Trains News Wire EXCLUSIVE: Indiana replaces Amtrak as ‘Hoosier State’ service provider – TRAINS Magazine.
(This is behind a paywall so I don’t know if you’ll be able to see this, but the publisher put the Share This button there so blame Kalmbach …)
The headline is inaccurate. Corridor Capital LLC may be providing locomotives and rolling stock for the quad-weekly Hoosier State that runs between Chicago and Indianapolis on the days that the Cardinal doesn’t run. The trains will have Amtrak crews and will, presumably, still carry Amtrak numbers and be in the Amtrak reservation system.
Amtrak’s main overhaul shop is in Beech Grove, Ind., a suburb of Indianapolis so the main function of the train in past years has been to move locomotives and rolling stock to and from the shop to Chicago on days the Cardinal didn’t run. However, 2008’s PRIIA, the Passenger Rail Investment and Improvement Act, forced changes in the Hoosier State and other short-distance trains.

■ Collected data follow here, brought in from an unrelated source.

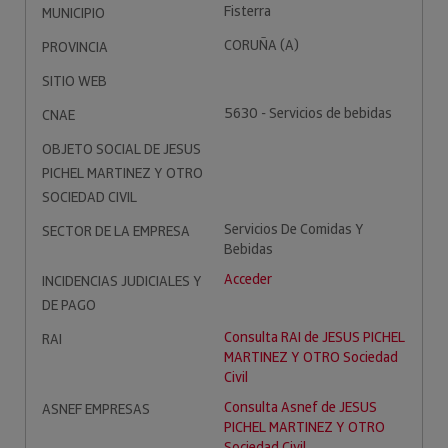
Fisterra
MUNICIPIO
CORUÑA (A)
PROVINCIA
SITIO WEB
5630 - Servicios de bebidas
CNAE
OBJETO SOCIAL DE JESUS
PICHEL MARTINEZ Y OTRO
SOCIEDAD CIVIL
Servicios De Comidas Y
SECTOR DE LA EMPRESA
Bebidas
Acceder
INCIDENCIAS JUDICIALES Y
DE PAGO
Consulta RAI de JESUS PICHEL
RAI
MARTINEZ Y OTRO Sociedad
Civil
Consulta Asnef de JESUS
ASNEF EMPRESAS
PICHEL MARTINEZ Y OTRO
Sociedad Civil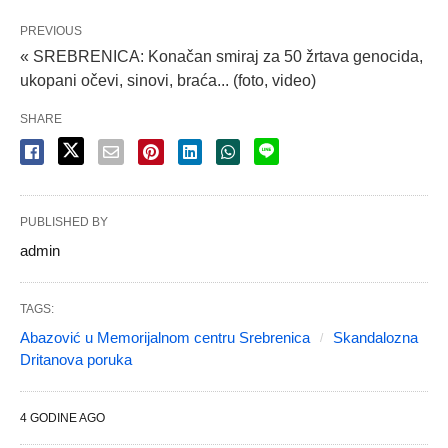
PREVIOUS
« SREBRENICA: Konačan smiraj za 50 žrtava genocida,
ukopani očevi, sinovi, braća... (foto, video)
SHARE
PUBLISHED BY
admin
TAGS:
Abazović u Memorijalnom centru Srebrenica
Skandalozna
Dritanova poruka
4 GODINE AGO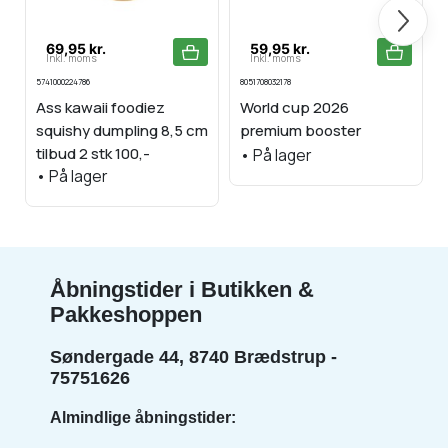
Næste
69,95 kr.
59,95 kr.
Inkl. moms
Inkl. moms
5741000224786
8051708032178
Ass kawaii foodiez
World cup 2026
squishy dumpling 8,5 cm
premium booster
tilbud 2 stk 100,-
•
På lager
•
På lager
Åbningstider i Butikken &
Pakkeshoppen
Søndergade 44, 8740 Brædstrup -
75751626
Almindlige åbningstider:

Among other things, the law mandates that trains operated at the request of state governments must have a common cost structure. This is good because as it was, different states paid different amounts for service that wasn’t always at the same level – i.e. the states where the Penn Central ran (NY, NJ, PA primarily) seemed to pay a lot less than other states like Oklahoma and even Maine, both of whom sponsor trains. The law set the lower limit for “long distance” trains at 750 miles (see below for a list of those that exceed 750 miles), though, so many trains that formerly cost states $0 were now going to cost them a bunch more.
The law also included a provision that allowed “unbundling” of services, meaning that states were free to purchase service from companies other than Amtrak. I’m not clear on this point because while Amtrak once had a legal monopoly on intercity passenger trains, that hasn’t been the case since at least 1997. Regardless, the governor of Indiana really wanted to halt funding of the Hoosier State, which would have result in the train’s cancellation, but his constituents had other ideas. Instead, he’s trying very hard to make sure that Amtrak isn’t the contractor, or at least not the sole contractor.

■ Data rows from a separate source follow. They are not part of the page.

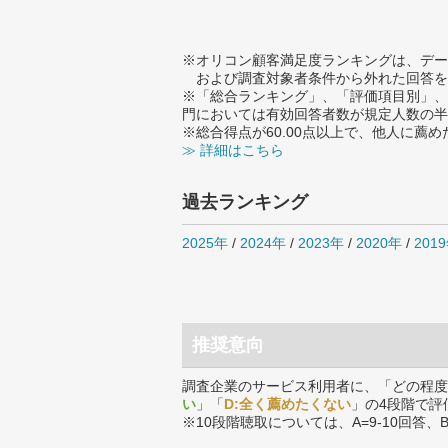
※オリコン顧客満足度ランキングは、デー
および調査対象者条件から外れた回答を
※「総合ランキング」、「評価項目別」、
門においては有効回答者数が規定人数の半
※総合得点が60.00点以上で、他人に
≫ 詳細はこちら
過去ランキング
2025年
/
2024年
/
2023年
/
2020年
/
201
推奨意向
調査企業のサービス利用者に、「どの程度
い
」「
D:全く薦めたくない
」の4段階で評
※10段階聴取については、A=9-10回答、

And that’s OK. Amtrak, on the whole, provides a decent basic service, but has never been consistently run and has had, and continues to have, some poor business practices. Contracting entire services or even portions thereof will, hopefully, cause them to “straighten up an fly right”. The problem is that the attitude always seems to be that if they just hang on that those particular Congressmen will go away and everything will go back to normal. So far, that’s worked.

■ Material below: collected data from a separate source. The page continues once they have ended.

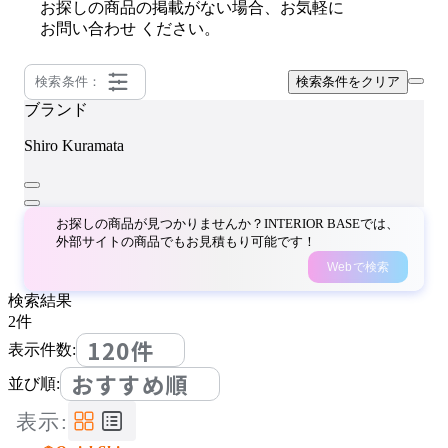
お探しの商品の掲載がない場合、お気軽に
お問い合わせ
ください。
検索条件：
検索条件をクリア
ブランド
Shiro Kuramata
お探しの商品が見つかりませんか？INTERIOR BASEでは、
外部サイトの商品でもお見積もり可能です！
Webで検索
検索結果
2
件
120件
表示件数:
おすすめ順
並び順:
表示: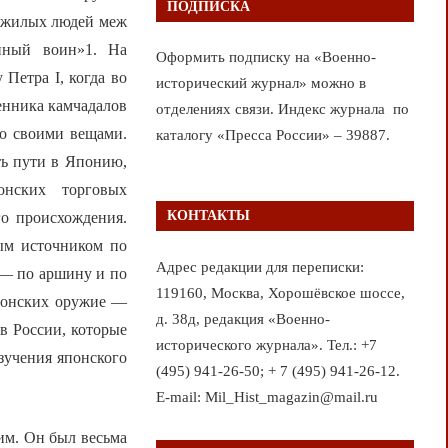
ПОДПИСКА
лужилых людей меж
нный воин»1. На
Оформить подписку на «Военно-
Петра I, когда во
исторический журнал» можно в
енника камчадалов
отделениях связи. Индекс журнала по
со своими вещами.
каталогу «Пресса России» – 39887.
ть пути в Японию,
онских торговых
КОНТАКТЫ
го происхождения.
ным источником по
Адрес редакции для переписки:
 — по аршину и по
119160, Москва, Хорошёвское шоссе,
японских оружие —
д. 38д, редакция «Военно-
в России, которые
исторического журнала». Тел.: +7
зучения японского
(495) 941-26-50; + 7 (495) 941-26-12.
E-mail: Mil_Hist_magazin@mail.ru
им. Он был весьма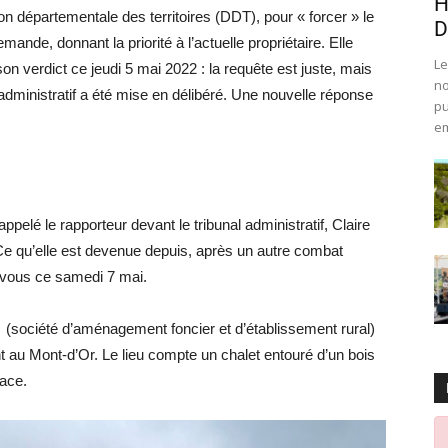
H
on départementale des territoires (DDT), pour « forcer » le
D
de, donnant la priorité à l’actuelle propriétaire. Elle
Le
son verdict ce jeudi 5 mai 2022 : la requête est juste, mais
no
 administratif a été mise en délibéré. Une nouvelle réponse
pu
em
pelé le rapporteur devant le tribunal administratif, Claire
l. Ce qu’elle est devenue depuis, après un autre combat
z-vous ce samedi 7 mai.
(société d’aménagement foncier et d’établissement rural)
nt au Mont-d’Or. Le lieu compte un chalet entouré d’un bois
face.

The trains that have routes over 750 miles are:
- Silver Meteor/Silver Star/Palmetto, NYC to Savannah and points in Florida
- Lake Shore Ltd, NYC and Boston to Chicago
- Cardinal, NYC to Chicago via Cincinnati
- Crescent, NYC to New Orleans via Atlanta
- Capitol Ltd, Chicago to Washington, DC, via Cleveland and Pittsburgh
- City of New Orleans, Chicago to New Orleans
- Empire Builder, Chicago to Seattle and Portland via St Paul
- Sunset Ltd, New Orleans to LA via Houston, El Paso, and Tucson
- California Zephyr, Chicago to the Bay Area via Denver
- Southwest Chief, Chicago to LA via KC and Albuquerque
- Texas Eagle, Chicago to San Antonio via St Louis and Dallas/Ft Worth
- Coast Starlight, Seattle to LA
- Auto Train, near Washington, DC to near Orlando, Fla.